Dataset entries
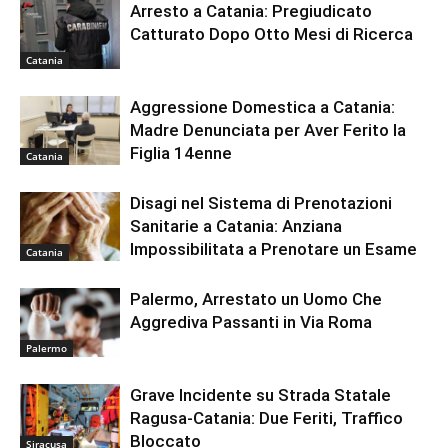
Arresto a Catania: Pregiudicato
Catturato Dopo Otto Mesi di Ricerca
Catania
Aggressione Domestica a Catania:
Madre Denunciata per Aver Ferito la
Figlia 14enne
Catania
Disagi nel Sistema di Prenotazioni
Sanitarie a Catania: Anziana
Impossibilitata a Prenotare un Esame
Catania
Palermo, Arrestato un Uomo Che
Aggrediva Passanti in Via Roma
Palermo
Grave Incidente su Strada Statale
Ragusa-Catania: Due Feriti, Traffico
Bloccato
Siracusa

WHAT YOU ARE ASKED TO DO:
Only the number should be given: the count of lines in the entries that contain the string "Catania".

WRITTEN SOLUTION:
7